● What is being asked: Nothing is needed except the lines below that run from the one with "Terms of Use (416, 1091)" through the one with "3P Learning (338, 1049)", repeated exactly.

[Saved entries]

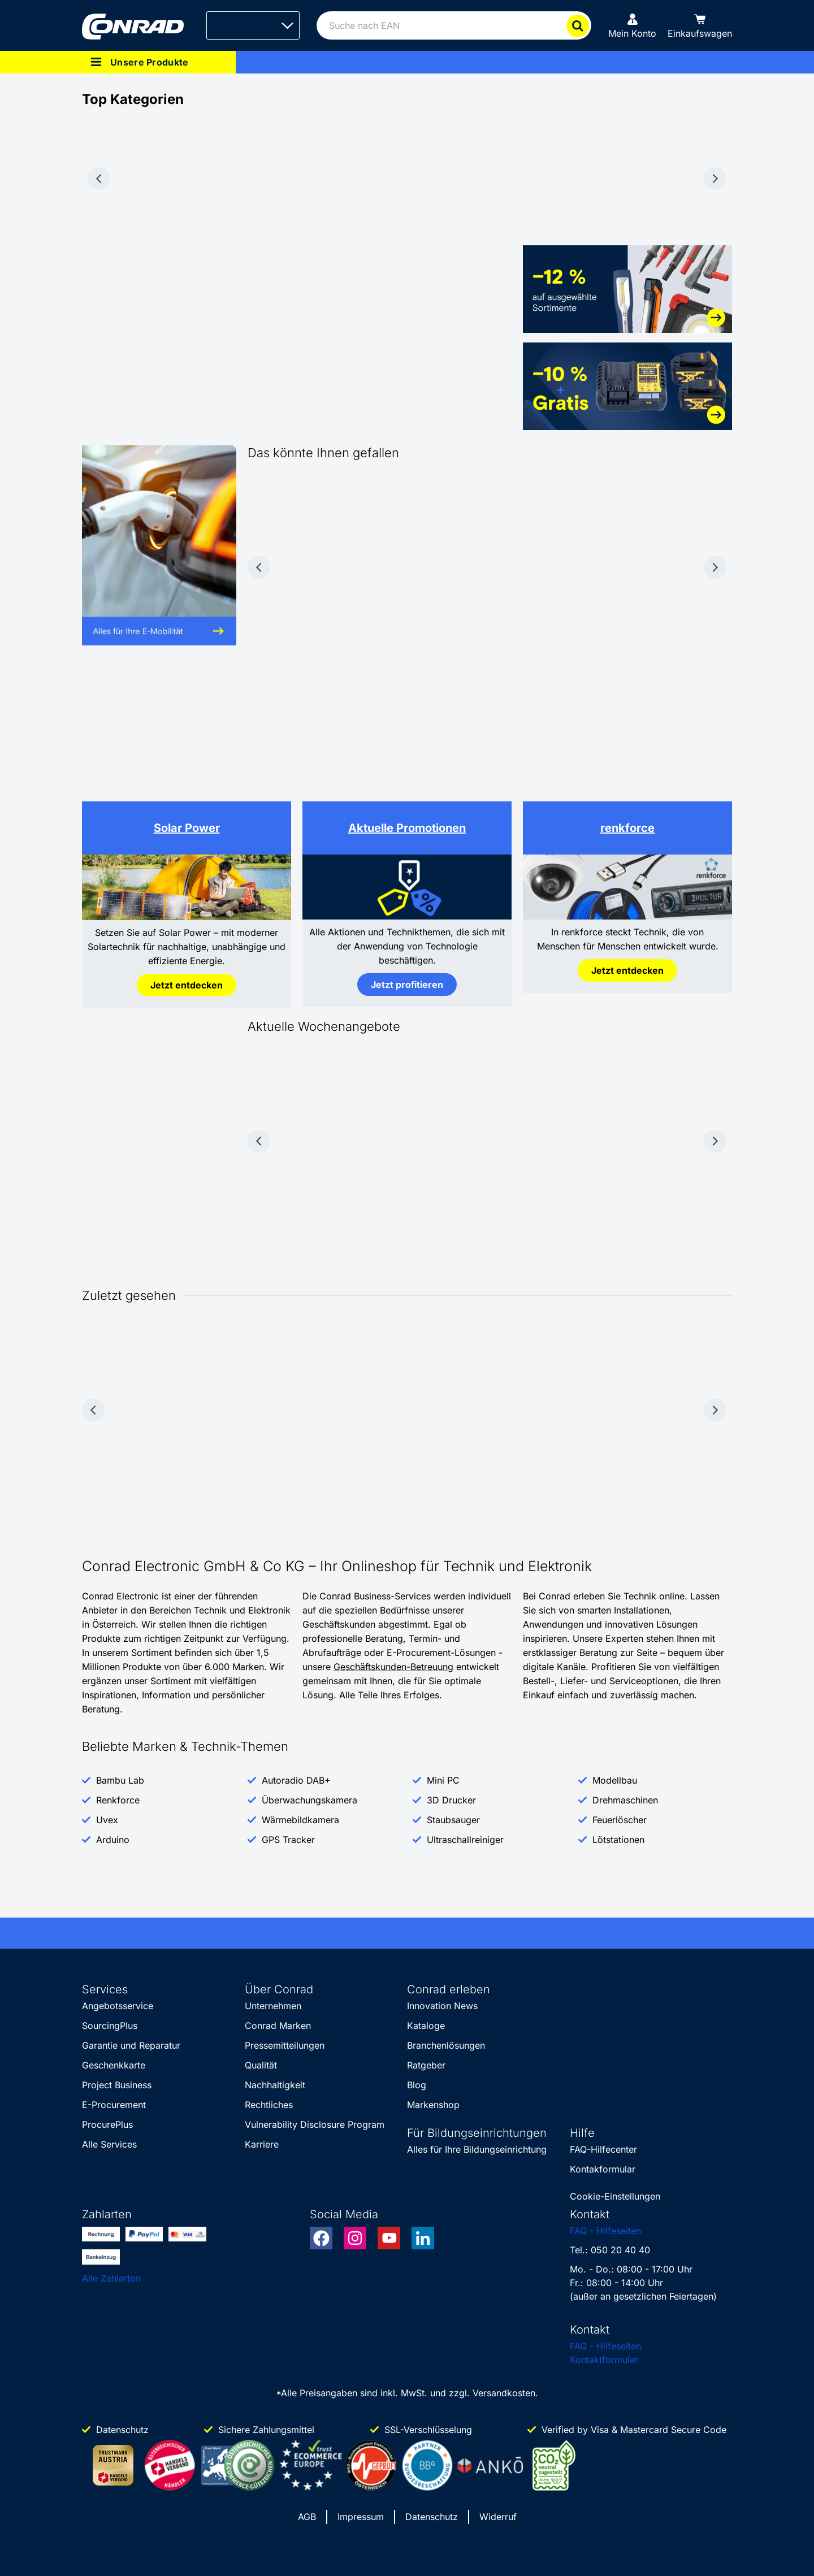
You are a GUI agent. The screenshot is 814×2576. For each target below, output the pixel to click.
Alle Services (109, 2144)
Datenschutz (431, 2516)
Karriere (262, 2144)
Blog (416, 2085)
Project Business (116, 2085)
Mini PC (443, 1780)
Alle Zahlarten (111, 2278)
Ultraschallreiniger (465, 1839)
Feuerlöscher (619, 1819)
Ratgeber (426, 2065)
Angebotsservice (117, 2005)
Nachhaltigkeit (275, 2085)
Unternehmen (273, 2005)
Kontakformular (602, 2169)
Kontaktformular (604, 2359)
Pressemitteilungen (284, 2045)
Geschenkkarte (113, 2065)
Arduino (112, 1839)
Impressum (360, 2516)
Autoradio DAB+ (296, 1780)
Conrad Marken (278, 2025)
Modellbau (614, 1780)
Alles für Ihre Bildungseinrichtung (477, 2149)
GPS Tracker (288, 1839)
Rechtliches (269, 2104)
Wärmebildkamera (300, 1819)
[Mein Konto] (632, 25)
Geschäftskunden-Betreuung (393, 1666)
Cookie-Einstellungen (615, 2196)
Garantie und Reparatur (131, 2045)
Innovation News (442, 2005)
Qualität (261, 2065)
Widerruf (498, 2516)
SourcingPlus (109, 2025)
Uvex (107, 1819)
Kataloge (426, 2025)
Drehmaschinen (625, 1800)
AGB (307, 2516)
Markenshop (433, 2104)
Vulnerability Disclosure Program (314, 2124)
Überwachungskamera (309, 1800)
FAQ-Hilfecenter (603, 2149)
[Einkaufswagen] (700, 25)
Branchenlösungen (446, 2045)
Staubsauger (453, 1819)
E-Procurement (114, 2104)
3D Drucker (451, 1800)
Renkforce (118, 1800)
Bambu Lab (120, 1780)
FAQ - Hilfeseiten (605, 2230)
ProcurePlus (107, 2124)
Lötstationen (618, 1839)
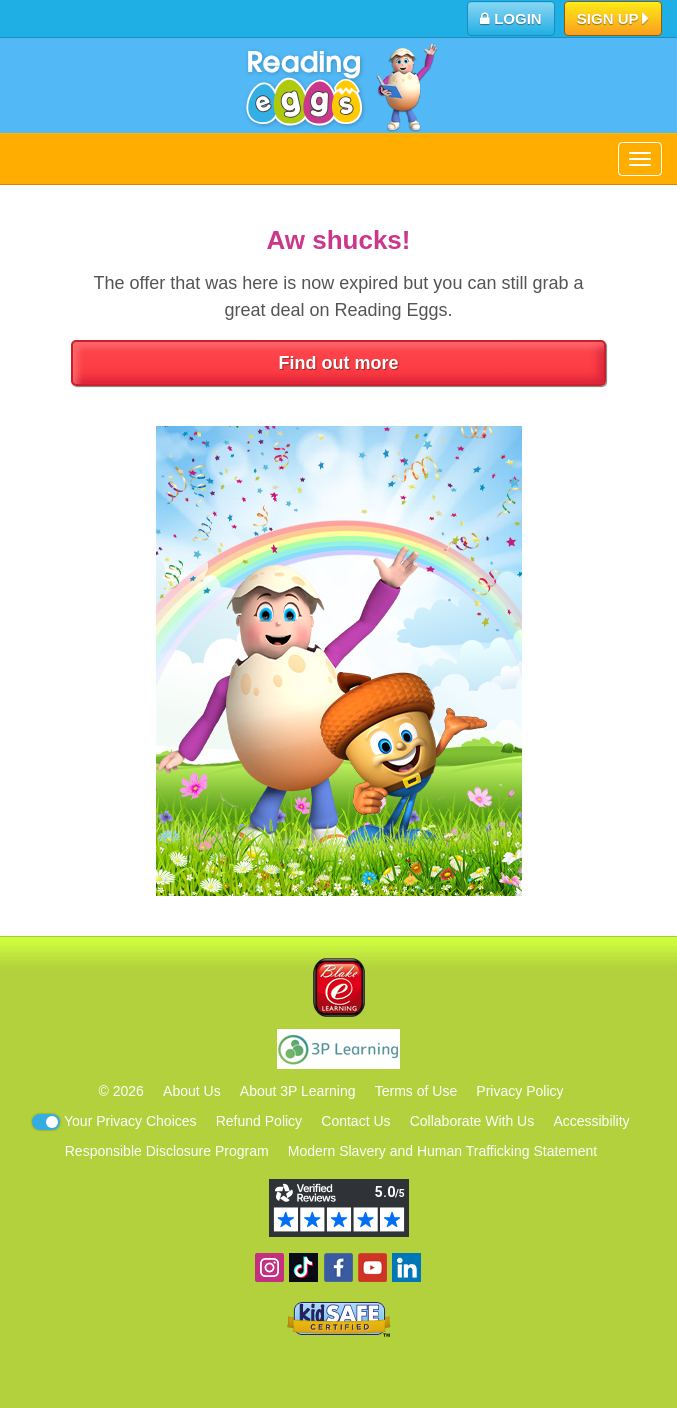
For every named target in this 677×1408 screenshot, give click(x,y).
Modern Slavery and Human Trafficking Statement (442, 1151)
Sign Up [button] (613, 20)
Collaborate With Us (472, 1121)
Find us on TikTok (303, 1267)
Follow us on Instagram (269, 1267)
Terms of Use (416, 1091)
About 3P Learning (298, 1091)
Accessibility (591, 1121)
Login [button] (511, 18)
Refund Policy (259, 1121)
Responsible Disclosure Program (167, 1151)
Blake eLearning (339, 987)
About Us (192, 1091)
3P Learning (338, 1049)
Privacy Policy (519, 1091)
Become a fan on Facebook (338, 1267)
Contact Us (355, 1121)
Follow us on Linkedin (406, 1267)
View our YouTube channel (372, 1267)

● Exercise solution:
Terms of Use (416, 1091)
About 3P Learning (298, 1091)
Accessibility (591, 1121)
Login [button] (511, 18)
Refund Policy (259, 1121)
Responsible Disclosure Program (167, 1151)
Blake eLearning (339, 987)
About Us (192, 1091)
3P Learning (338, 1049)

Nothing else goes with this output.